5 febbraio 2013 – L’unione fa la forza, soprattutto se in gioco ci sono questioni troppo grandi per essere risolte individualmente. Sulla collaborazione si fonda, appunto, il Collective Impact, un nuovo modello di progresso sociale proposto negli Stati Uniti per affrontare (e risolvere) tematiche di grandissima complessità: dalla fame nel mondo alla riforma della sanità statunitense.

Il “collective impact” è una strategia teorizzata da John Kania e Mark Kramer nel 2011 che si basa su una filosofia di fondo molto semplice: una volta identificato un problema sociale spinoso i diversi stakeholders lavorano insieme per trovare una risoluzione. «Cambiamenti sociali di grande portata richiedono – infatti – una coordinazione che va oltre la divisione settoriale. Nonostante ciò il settore sociale rimane ancora focalizzato su interventi isolati portati avanti da singole organizzazioni» sottolineano però i due ideatori del concetto.

Cosa cambia perciò rispetto alle strategie precedenti? La differenza risiede nel modo in cui si collabora: non più partnership saltuarie tra organizzazioni autonome bensì un approccio coordinato, strutturato e collaborativo tra entità interconnesse. L’obiettivo del collective impact è perciò quello di costituire un nuovo modello di progresso sociale al cui centro porre una collaborazione duratura, continuativa ed efficace.
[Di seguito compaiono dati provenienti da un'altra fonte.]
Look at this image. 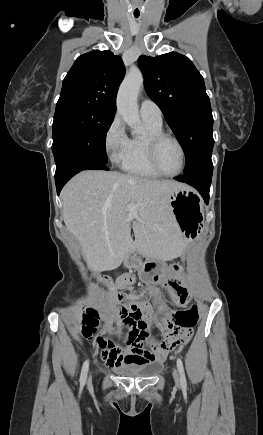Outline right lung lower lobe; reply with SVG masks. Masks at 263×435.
Segmentation results:
<instances>
[{"label":"right lung lower lobe","instance_id":"98d812e1","mask_svg":"<svg viewBox=\"0 0 263 435\" xmlns=\"http://www.w3.org/2000/svg\"><path fill=\"white\" fill-rule=\"evenodd\" d=\"M108 170L106 164L97 163L86 159H69L56 167L55 183L58 195L62 187L77 173L82 170Z\"/></svg>","mask_w":263,"mask_h":435}]
</instances>
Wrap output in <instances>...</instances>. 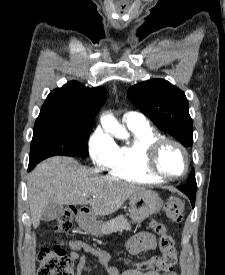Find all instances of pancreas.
I'll return each instance as SVG.
<instances>
[{"label":"pancreas","mask_w":225,"mask_h":275,"mask_svg":"<svg viewBox=\"0 0 225 275\" xmlns=\"http://www.w3.org/2000/svg\"><path fill=\"white\" fill-rule=\"evenodd\" d=\"M123 230H131L130 223L123 215L106 222L101 227V232L104 234L116 233Z\"/></svg>","instance_id":"obj_1"}]
</instances>
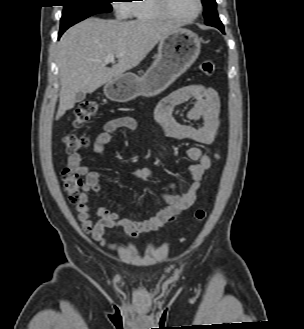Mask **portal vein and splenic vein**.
I'll use <instances>...</instances> for the list:
<instances>
[{"instance_id":"18ae733b","label":"portal vein and splenic vein","mask_w":304,"mask_h":329,"mask_svg":"<svg viewBox=\"0 0 304 329\" xmlns=\"http://www.w3.org/2000/svg\"><path fill=\"white\" fill-rule=\"evenodd\" d=\"M115 57H118V56H115L114 54H109L105 57L104 62L105 63H114Z\"/></svg>"}]
</instances>
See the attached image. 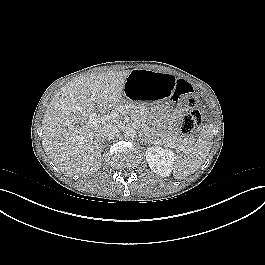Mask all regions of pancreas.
<instances>
[{
  "label": "pancreas",
  "mask_w": 265,
  "mask_h": 265,
  "mask_svg": "<svg viewBox=\"0 0 265 265\" xmlns=\"http://www.w3.org/2000/svg\"><path fill=\"white\" fill-rule=\"evenodd\" d=\"M117 110L120 111L121 114H130L132 119L140 124L141 129L145 136L149 139H152L154 143L173 145L178 143V139L171 135L169 131L162 129H155L149 127L146 122L149 117V112L146 110L144 106L137 105L131 101L121 102L117 107Z\"/></svg>",
  "instance_id": "cf45deb5"
}]
</instances>
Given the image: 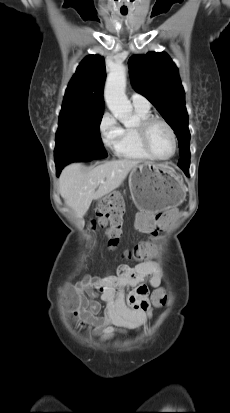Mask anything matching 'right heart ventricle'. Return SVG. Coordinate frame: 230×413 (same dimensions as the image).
<instances>
[{
  "label": "right heart ventricle",
  "mask_w": 230,
  "mask_h": 413,
  "mask_svg": "<svg viewBox=\"0 0 230 413\" xmlns=\"http://www.w3.org/2000/svg\"><path fill=\"white\" fill-rule=\"evenodd\" d=\"M135 114L138 120L142 121L149 117V110L135 108ZM114 151L117 157L126 160L147 161L151 159L141 146L137 126L121 128V135Z\"/></svg>",
  "instance_id": "obj_1"
}]
</instances>
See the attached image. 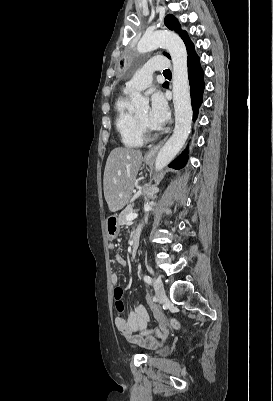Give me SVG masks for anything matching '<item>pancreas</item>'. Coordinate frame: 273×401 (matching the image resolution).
Returning <instances> with one entry per match:
<instances>
[{"label":"pancreas","mask_w":273,"mask_h":401,"mask_svg":"<svg viewBox=\"0 0 273 401\" xmlns=\"http://www.w3.org/2000/svg\"><path fill=\"white\" fill-rule=\"evenodd\" d=\"M133 205H127L126 209L120 213L118 217V225H128L129 221H127V215H131Z\"/></svg>","instance_id":"pancreas-1"}]
</instances>
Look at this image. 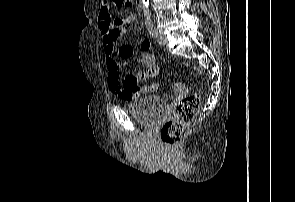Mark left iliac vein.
<instances>
[{
  "label": "left iliac vein",
  "mask_w": 295,
  "mask_h": 202,
  "mask_svg": "<svg viewBox=\"0 0 295 202\" xmlns=\"http://www.w3.org/2000/svg\"><path fill=\"white\" fill-rule=\"evenodd\" d=\"M156 40L160 45H165L167 42L166 36L158 30H156Z\"/></svg>",
  "instance_id": "left-iliac-vein-1"
}]
</instances>
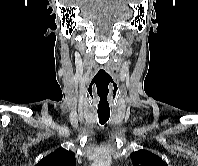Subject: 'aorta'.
Returning a JSON list of instances; mask_svg holds the SVG:
<instances>
[{"instance_id": "762f6f07", "label": "aorta", "mask_w": 198, "mask_h": 166, "mask_svg": "<svg viewBox=\"0 0 198 166\" xmlns=\"http://www.w3.org/2000/svg\"><path fill=\"white\" fill-rule=\"evenodd\" d=\"M111 159L107 155H103L94 160L92 166H110Z\"/></svg>"}]
</instances>
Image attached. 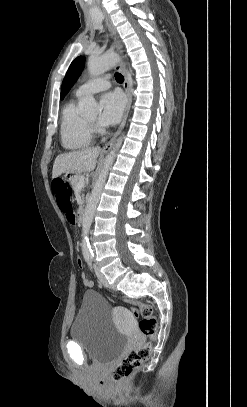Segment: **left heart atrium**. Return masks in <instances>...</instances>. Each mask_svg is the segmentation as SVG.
<instances>
[{"mask_svg":"<svg viewBox=\"0 0 247 407\" xmlns=\"http://www.w3.org/2000/svg\"><path fill=\"white\" fill-rule=\"evenodd\" d=\"M124 98L118 91L105 94L101 99L102 113L99 117V123L104 126L116 124L123 112Z\"/></svg>","mask_w":247,"mask_h":407,"instance_id":"left-heart-atrium-1","label":"left heart atrium"}]
</instances>
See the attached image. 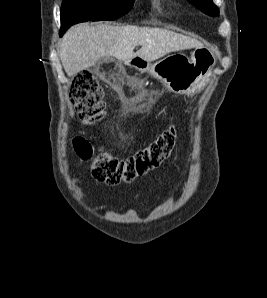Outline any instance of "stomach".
Returning <instances> with one entry per match:
<instances>
[{"mask_svg":"<svg viewBox=\"0 0 267 298\" xmlns=\"http://www.w3.org/2000/svg\"><path fill=\"white\" fill-rule=\"evenodd\" d=\"M216 60L217 51L203 46L195 48L191 57L174 54L154 64L138 57L129 63L160 80L171 92L193 95L209 80Z\"/></svg>","mask_w":267,"mask_h":298,"instance_id":"1","label":"stomach"}]
</instances>
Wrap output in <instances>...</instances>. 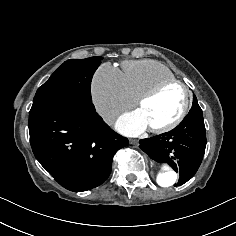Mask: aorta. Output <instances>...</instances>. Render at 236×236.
Wrapping results in <instances>:
<instances>
[{"label":"aorta","mask_w":236,"mask_h":236,"mask_svg":"<svg viewBox=\"0 0 236 236\" xmlns=\"http://www.w3.org/2000/svg\"><path fill=\"white\" fill-rule=\"evenodd\" d=\"M177 173L167 164H162L157 175L156 181L161 187H169L175 184Z\"/></svg>","instance_id":"aorta-1"}]
</instances>
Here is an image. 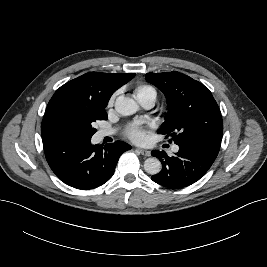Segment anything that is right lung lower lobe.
<instances>
[{
	"label": "right lung lower lobe",
	"mask_w": 267,
	"mask_h": 267,
	"mask_svg": "<svg viewBox=\"0 0 267 267\" xmlns=\"http://www.w3.org/2000/svg\"><path fill=\"white\" fill-rule=\"evenodd\" d=\"M41 134L50 168L65 184L77 189L103 185L114 174L121 154L131 149L121 141L102 147L92 145L91 138L69 137L56 132Z\"/></svg>",
	"instance_id": "1"
}]
</instances>
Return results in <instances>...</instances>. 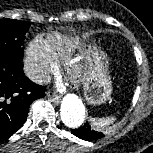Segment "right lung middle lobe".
<instances>
[{
    "label": "right lung middle lobe",
    "instance_id": "1",
    "mask_svg": "<svg viewBox=\"0 0 153 153\" xmlns=\"http://www.w3.org/2000/svg\"><path fill=\"white\" fill-rule=\"evenodd\" d=\"M30 25L27 21L0 20V56L22 59L21 46Z\"/></svg>",
    "mask_w": 153,
    "mask_h": 153
}]
</instances>
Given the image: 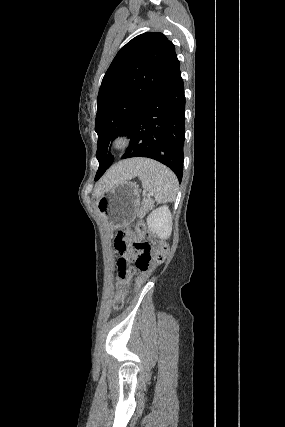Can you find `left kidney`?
Instances as JSON below:
<instances>
[{
	"label": "left kidney",
	"instance_id": "5707ae66",
	"mask_svg": "<svg viewBox=\"0 0 285 427\" xmlns=\"http://www.w3.org/2000/svg\"><path fill=\"white\" fill-rule=\"evenodd\" d=\"M148 228L160 239H168L172 232V215L167 206L153 210L147 217Z\"/></svg>",
	"mask_w": 285,
	"mask_h": 427
}]
</instances>
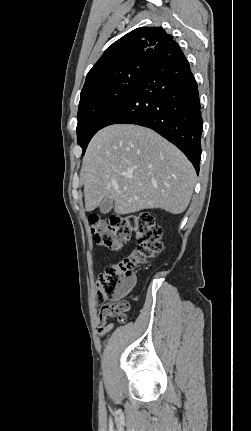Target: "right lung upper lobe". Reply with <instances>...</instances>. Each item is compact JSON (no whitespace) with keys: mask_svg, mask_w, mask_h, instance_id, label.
Wrapping results in <instances>:
<instances>
[{"mask_svg":"<svg viewBox=\"0 0 251 431\" xmlns=\"http://www.w3.org/2000/svg\"><path fill=\"white\" fill-rule=\"evenodd\" d=\"M179 45L160 27H140L113 43L88 72L84 88L135 62H147L152 54H173Z\"/></svg>","mask_w":251,"mask_h":431,"instance_id":"cb5924a9","label":"right lung upper lobe"}]
</instances>
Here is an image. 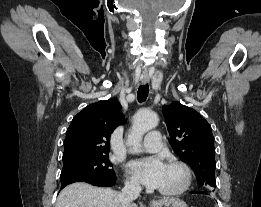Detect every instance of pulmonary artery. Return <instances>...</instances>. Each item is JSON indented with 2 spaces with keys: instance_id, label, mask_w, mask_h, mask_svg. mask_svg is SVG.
<instances>
[{
  "instance_id": "e3ab8cb5",
  "label": "pulmonary artery",
  "mask_w": 261,
  "mask_h": 207,
  "mask_svg": "<svg viewBox=\"0 0 261 207\" xmlns=\"http://www.w3.org/2000/svg\"><path fill=\"white\" fill-rule=\"evenodd\" d=\"M161 147V135L158 131L154 130L149 132L142 145L135 149L134 152H139V151H145V152H157L160 150Z\"/></svg>"
}]
</instances>
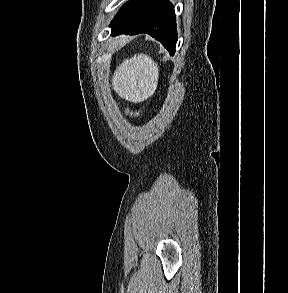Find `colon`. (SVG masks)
Segmentation results:
<instances>
[{
  "instance_id": "obj_1",
  "label": "colon",
  "mask_w": 288,
  "mask_h": 293,
  "mask_svg": "<svg viewBox=\"0 0 288 293\" xmlns=\"http://www.w3.org/2000/svg\"><path fill=\"white\" fill-rule=\"evenodd\" d=\"M129 115L133 118H137L140 116V114L138 112H129Z\"/></svg>"
}]
</instances>
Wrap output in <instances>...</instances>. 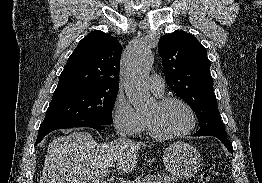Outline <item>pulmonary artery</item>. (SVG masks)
Segmentation results:
<instances>
[{"instance_id":"obj_1","label":"pulmonary artery","mask_w":262,"mask_h":183,"mask_svg":"<svg viewBox=\"0 0 262 183\" xmlns=\"http://www.w3.org/2000/svg\"><path fill=\"white\" fill-rule=\"evenodd\" d=\"M148 85L150 90L158 97L162 96L164 93V80L157 74H153L148 79Z\"/></svg>"}]
</instances>
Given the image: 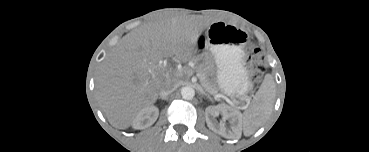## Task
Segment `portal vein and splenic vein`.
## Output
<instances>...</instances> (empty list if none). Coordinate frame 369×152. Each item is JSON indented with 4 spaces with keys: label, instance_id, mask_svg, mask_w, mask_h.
Here are the masks:
<instances>
[{
    "label": "portal vein and splenic vein",
    "instance_id": "obj_1",
    "mask_svg": "<svg viewBox=\"0 0 369 152\" xmlns=\"http://www.w3.org/2000/svg\"><path fill=\"white\" fill-rule=\"evenodd\" d=\"M180 75H182V72H180ZM210 94L214 95L215 97H222V98H224L226 101L230 102V101H229V99H228L227 97H225V96L217 95V94H215V93H213V92H210Z\"/></svg>",
    "mask_w": 369,
    "mask_h": 152
}]
</instances>
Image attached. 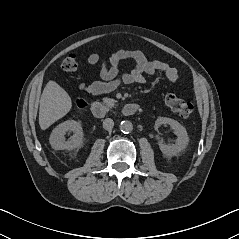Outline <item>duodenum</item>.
<instances>
[{
	"label": "duodenum",
	"mask_w": 239,
	"mask_h": 239,
	"mask_svg": "<svg viewBox=\"0 0 239 239\" xmlns=\"http://www.w3.org/2000/svg\"><path fill=\"white\" fill-rule=\"evenodd\" d=\"M139 108H140V106L137 103L125 104L122 108V114L125 116H132L136 112H138ZM90 110H91L92 115L99 119L104 118L107 113L106 106L99 102H93L90 105Z\"/></svg>",
	"instance_id": "obj_1"
}]
</instances>
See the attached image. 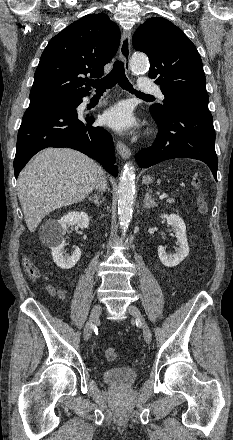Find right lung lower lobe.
I'll return each instance as SVG.
<instances>
[{"label":"right lung lower lobe","instance_id":"right-lung-lower-lobe-1","mask_svg":"<svg viewBox=\"0 0 233 440\" xmlns=\"http://www.w3.org/2000/svg\"><path fill=\"white\" fill-rule=\"evenodd\" d=\"M81 102L82 98L73 103L54 100L29 105L17 137L16 178L31 157L47 147H69L81 151L117 176L112 137L103 128L91 126L93 117L77 114L76 108Z\"/></svg>","mask_w":233,"mask_h":440}]
</instances>
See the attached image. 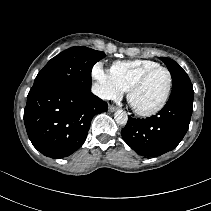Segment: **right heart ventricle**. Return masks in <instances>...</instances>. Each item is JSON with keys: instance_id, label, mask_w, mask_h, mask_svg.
I'll list each match as a JSON object with an SVG mask.
<instances>
[{"instance_id": "e07e8e85", "label": "right heart ventricle", "mask_w": 211, "mask_h": 211, "mask_svg": "<svg viewBox=\"0 0 211 211\" xmlns=\"http://www.w3.org/2000/svg\"><path fill=\"white\" fill-rule=\"evenodd\" d=\"M156 66H159L157 62L146 59L116 61L112 64L110 72L119 87L128 91L141 74Z\"/></svg>"}]
</instances>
Ma quali sono i vantaggi di questo nuovo modo di approcciare i problemi? Il punto di forza del collective impact, specificano Kramer e Kania in: “Abbracciare l’emergenza: come il collective impact affronta la complessità” risiede in tre fattori: un più alto livello di vigilanza che deriva da uno sforzo congiunto, una capacità di apprendimento maggiore grazie agli innumerevoli feedback che giungono dalle diverse entità coinvolte e la possibilità di poter agire velocemente in risposta alle necessità contingenti.

Si prendano ad esempio gli Stati Uniti: ogni anno un milione di studenti abbandona la scuola secondaria prima del termine, indebolendo, di conseguenza, l’economia del paese. Fino ad ora molti hanno cercato di risolvere il problema, ma pochi hanno avuto successo. Tra questi ultimi c’è Strive, un’organizzazione no profit di Cincinnati, che da alcuni anni porta avanti iniziative per ridurre il tasso di abbandoni in collaborazione con altri enti. «Perché Strive ha riportato progresso proprio dove così tanti altri avevano fallito? È stato possibile perché un gruppo di leader locali hanno deciso di abbandonare la loro agenda individuale in favore di un approccio collettivo per migliorare i risultati scolastici degli studenti» commentano i due autori. Kania e Kramer definiscono infatti cinque pilastri che permettono la realizzazione di un impatto collettivo: un’agenda comune, misure condivise, attività di mutuo rinforzo, una comunicazione che sia continua, una struttura di supporto che aiuti lo sviluppo del progetto.

A questi pilastri si aggiungono tre precondizioni spiegate nell’articolo: “Canalizzare il cambiamento: mettere in atto il collective impact”: prima di tutto il tema deve essere influente, le risorse finanziarie adeguate e, infine, la società stessa deve avvertire la necessità di un cambiamento. «Se si trovano insieme queste precondizioni creano sia l’opportunità sia la motivazione necessaria per far si che persone, che non avevano mai collaborato, comincino a lavorare insieme» affermano gli autori.